[Stored entries]
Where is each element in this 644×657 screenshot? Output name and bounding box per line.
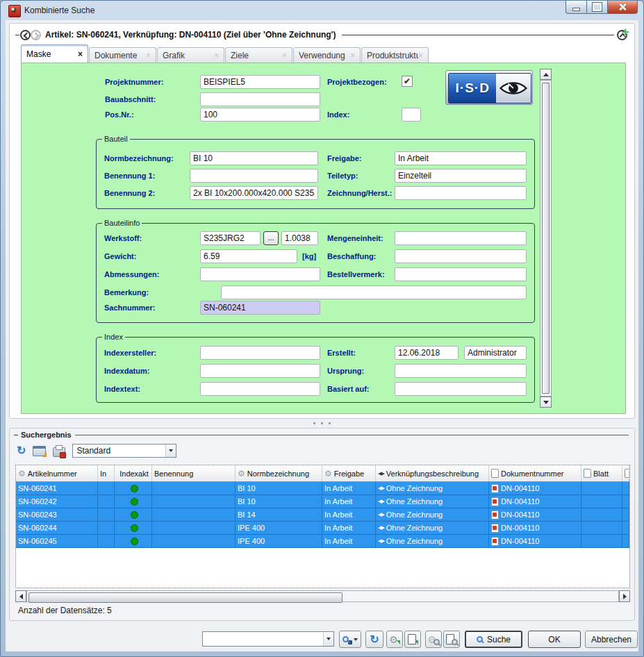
maximize-button[interactable] bbox=[587, 1, 607, 14]
cell-normbezeichnung: IPE 400 bbox=[236, 522, 322, 535]
chevron-down-icon bbox=[169, 449, 173, 452]
table-row[interactable]: SN-060244IPE 400In Arbeit◀▶Ohne Zeichnun… bbox=[16, 522, 629, 535]
cell-benennung bbox=[152, 495, 236, 508]
projektbezogen-checkbox[interactable]: ✔ bbox=[402, 76, 413, 87]
indexdatum-field[interactable] bbox=[200, 364, 320, 378]
minimize-button[interactable] bbox=[565, 1, 587, 14]
tab-close-icon[interactable]: × bbox=[214, 51, 219, 60]
search-article-button[interactable]: ⚙ bbox=[425, 631, 442, 648]
freigabe-field[interactable] bbox=[395, 151, 527, 165]
scroll-right-button[interactable] bbox=[619, 590, 630, 602]
abbrechen-button[interactable]: Abbrechen bbox=[585, 631, 638, 648]
tab-ziele[interactable]: Ziele× bbox=[225, 47, 292, 63]
next-record-button[interactable] bbox=[31, 30, 41, 40]
tab-close-icon[interactable]: × bbox=[418, 51, 423, 60]
indextext-field[interactable] bbox=[200, 382, 320, 396]
ok-button[interactable]: OK bbox=[528, 631, 581, 648]
tab-verwendung[interactable]: Verwendung× bbox=[293, 47, 361, 63]
panel-splitter[interactable] bbox=[6, 419, 638, 427]
close-button[interactable] bbox=[607, 1, 638, 14]
tab-close-icon[interactable]: × bbox=[78, 50, 83, 58]
bestellvermerk-field[interactable] bbox=[395, 267, 527, 281]
werkstoff-browse-button[interactable]: ... bbox=[263, 231, 279, 245]
search-icon bbox=[342, 636, 349, 642]
ursprung-field[interactable] bbox=[395, 364, 527, 378]
cell-artikelnummer: SN-060244 bbox=[16, 522, 98, 535]
tab-close-icon[interactable]: × bbox=[146, 51, 151, 60]
column-header-blatt[interactable]: Blatt bbox=[581, 465, 622, 481]
projektnummer-field[interactable] bbox=[200, 75, 320, 89]
search-profile-select[interactable] bbox=[202, 631, 334, 647]
table-horizontal-scrollbar[interactable] bbox=[15, 590, 630, 602]
basiert-auf-field[interactable] bbox=[395, 382, 527, 396]
column-header-normbezeichnung[interactable]: ⚙Normbezeichnung bbox=[236, 465, 322, 481]
normbezeichnung-field[interactable] bbox=[190, 151, 318, 165]
print-icon[interactable] bbox=[53, 447, 65, 457]
posnr-field[interactable] bbox=[200, 108, 320, 122]
column-header-indexakt[interactable]: Indexakt bbox=[115, 465, 152, 481]
benennung2-field[interactable] bbox=[190, 186, 318, 200]
tab-maske[interactable]: Maske× bbox=[21, 44, 88, 63]
sachnummer-field[interactable] bbox=[200, 301, 320, 315]
cell-extra bbox=[622, 495, 629, 508]
search-document-button[interactable] bbox=[443, 631, 460, 648]
dropdown-arrow-button[interactable] bbox=[165, 444, 176, 457]
form-vertical-scrollbar[interactable] bbox=[540, 69, 552, 408]
tab-produktstruktur[interactable]: Produktstruktur× bbox=[361, 47, 429, 63]
benennung1-field[interactable] bbox=[190, 169, 318, 183]
tab-dokumente[interactable]: Dokumente× bbox=[89, 47, 156, 63]
dropdown-arrow-button[interactable] bbox=[323, 632, 333, 646]
refresh-results-button[interactable]: ↻ bbox=[17, 445, 26, 456]
tab-close-icon[interactable]: × bbox=[282, 51, 287, 60]
indexersteller-field[interactable] bbox=[200, 346, 320, 360]
bemerkung-field[interactable] bbox=[221, 285, 527, 299]
table-row[interactable]: SN-060243BI 14In Arbeit◀▶Ohne ZeichnungD… bbox=[16, 508, 629, 522]
column-header-dokumentnummer[interactable]: Dokumentnummer bbox=[489, 465, 581, 481]
column-header-artikelnummer[interactable]: ⚙Artikelnummer bbox=[16, 465, 98, 481]
table-row[interactable]: SN-060245IPE 400In Arbeit◀▶Ohne Zeichnun… bbox=[16, 535, 629, 548]
article-panel: Artikel: SN-060241, Verknüpfung: DN-0041… bbox=[9, 23, 635, 419]
arrow-down-icon bbox=[543, 401, 549, 404]
tab-strip: Maske× Dokumente× Grafik× Ziele× Verwend… bbox=[21, 44, 627, 63]
refresh-button[interactable]: ↻ bbox=[365, 631, 383, 648]
document-icon bbox=[408, 634, 416, 644]
werkstoff-nummer-field[interactable] bbox=[281, 231, 318, 245]
bauabschnitt-field[interactable] bbox=[200, 92, 320, 106]
cell-indexakt bbox=[115, 482, 152, 495]
saved-search-button[interactable] bbox=[339, 631, 361, 648]
column-header-in[interactable]: In bbox=[98, 465, 115, 481]
isd-logo-text: I·S·D bbox=[449, 74, 496, 103]
column-header-benennung[interactable]: Benennung bbox=[152, 465, 236, 481]
tab-grafik[interactable]: Grafik× bbox=[157, 47, 224, 63]
gewicht-field[interactable] bbox=[200, 249, 297, 263]
index-field[interactable] bbox=[402, 108, 421, 122]
new-article-button[interactable]: ⚙ bbox=[386, 631, 403, 648]
suche-button[interactable]: Suche bbox=[465, 631, 522, 648]
result-view-select[interactable]: Standard bbox=[72, 444, 176, 458]
scrollbar-thumb[interactable] bbox=[28, 592, 342, 603]
table-row[interactable]: SN-060241BI 10In Arbeit◀▶Ohne ZeichnungD… bbox=[16, 482, 629, 495]
column-header-extra[interactable] bbox=[622, 465, 629, 481]
previous-record-button[interactable] bbox=[20, 30, 31, 40]
zeichnung-herst-field[interactable] bbox=[395, 186, 527, 200]
erstellt-benutzer-field[interactable] bbox=[464, 346, 527, 360]
cell-verknuepfung: ◀▶Ohne Zeichnung bbox=[376, 482, 489, 495]
abmessungen-field[interactable] bbox=[200, 267, 320, 281]
scroll-up-button[interactable] bbox=[540, 69, 552, 80]
teiletyp-field[interactable] bbox=[395, 169, 527, 183]
export-icon[interactable] bbox=[33, 446, 46, 456]
scroll-down-button[interactable] bbox=[540, 397, 552, 408]
werkstoff-field[interactable] bbox=[200, 231, 261, 245]
table-row[interactable]: SN-060242BI 10In Arbeit◀▶Ohne ZeichnungD… bbox=[16, 495, 629, 508]
mengeneinheit-field[interactable] bbox=[395, 231, 527, 245]
add-tab-button[interactable]: + bbox=[619, 26, 631, 38]
table-body: SN-060241BI 10In Arbeit◀▶Ohne ZeichnungD… bbox=[16, 482, 629, 548]
erstellt-datum-field[interactable] bbox=[395, 346, 459, 360]
column-header-verknüpfungsbeschreibung[interactable]: ◀▶Verknüpfungsbeschreibung bbox=[376, 465, 489, 481]
beschaffung-field[interactable] bbox=[395, 249, 527, 263]
tab-close-icon[interactable]: × bbox=[350, 51, 355, 60]
scrollbar-thumb[interactable] bbox=[542, 83, 550, 394]
scroll-left-button[interactable] bbox=[15, 590, 26, 602]
new-document-button[interactable] bbox=[404, 631, 421, 648]
column-header-freigabe[interactable]: ⚙Freigabe bbox=[322, 465, 376, 481]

WHAT YOU HAVE TO DO ▸
Only lines with the word "extra" go in the answer. Take them all from the entries above.

FINISHED TASK ▸
cell-extra bbox=[622, 495, 629, 508]
column-header-extra[interactable] bbox=[622, 465, 629, 481]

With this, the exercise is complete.